15 minutes before my taxi was to arrive I got a call – the driver was lost. This always happens. He put my address into his phone and it gave him the tennis courts behind my house. I can see the tennis courts, but there isn't a direct way from them to my house.
Thankfully the call wasn't from the driver, but from the dispatch center. When I booked the taxi, they knew my neighbor's name, so she gave him guided instructions to my house. I get in the car and we're off.
Then almost immediately he takes a right instead of a left to get out to the main road. GPS is mostly useless in Japanese neighborhoods. A quick chat and I got him to the main road.
Checkin to the airport was smooth as could be. The flight was smooth too. This time I sat in "Premium Economy" and it was nice. Your seat doesn't go flat like in business class, but does manage to get you to about a 45 degree without leaning back, which means there's plenty of room to cross your legs if you choose.
Upon arrival at Heathrow I was reminded just how clean and smooth things operate in Japan – which is easy to take for granted. For example, the escalator we rode immediately after getting off the plane was creaky and somehow at the top there was a bit of bread that just couldn't get over the lip so it sat there rolling around.
Immigration was the smoothest I've ever experienced because it was all automated. There was a staff member there kind of guiding people a bit, but she seemed half-distracted by a conversation she was having with a co-worker.
As for Customs declarations, I didn't have anything to declare, so I could just walk straight through, without talking to anyone. I looked at the area where you'd go if you had something to declare and there wasn't anyone even there. This is a stark contrast with what I've experienced in Japan, returning the US...even Sweden I had to state my purpose to a person. It's pure honor system here. Crazy. Suddenly all those movies where people think they can just smuggle stuff into a country make sense.
In many respects, London reminds me of New York. Heaps of people, loud, gratified buildings, and a bit of a sensory overload. People FaceTime while they're walking down the street. There's pedi cabs with boomboxes. The taxi drivers don't wear suits and there's tattoos everywhere. The opposite of what I'm used to. Different, but in a good way.
There were also a number of homeless, which despite it's best efforts to hide, you do see in Japan as well. But they don't ask you for money in Japan. Having my airpods in, even not listening to anything is a godsend. I can walk and listen to the city and when the ask for cash I pretend I didn't hear, they see my earbuds and move on.
But the largest thing to get used to is the masks – or lack thereof.
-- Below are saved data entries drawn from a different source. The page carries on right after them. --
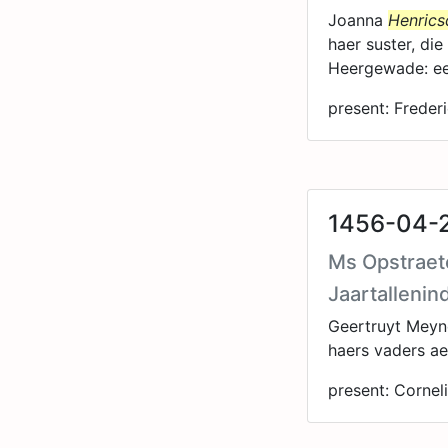
Joanna
Henrics
haer suster, di
Heergewade: ee
present: Freder
1456-04-2
Ms Opstraete
Jaartallenin
Geertruyt Mey
haers vaders a
present: Cornel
Each country experienced the pandemic differently. And in Japan 99%+ of people have been wearing masks all the time in public and sometimes at home if a guest came over. And because of this we've never had any lockdowns, it's all been voluntary.
To dive off the deep end to near zero masks is...quite a shock to the system. It's not something you can do immediately, you've got to ease yourself into it. I'm still mostly wearing my mask outside of my hotel room. And thankfully I did as the little elevator became full capacity and I was the only one with a mask (KN95) on. Coming from Japan, "no masks on a crowded and vent-less elevator, are you crazy?!" and "thank god I decided to wear this" were the two main thoughts that went through my head. It's so weird being able to see more than people's eyes in public.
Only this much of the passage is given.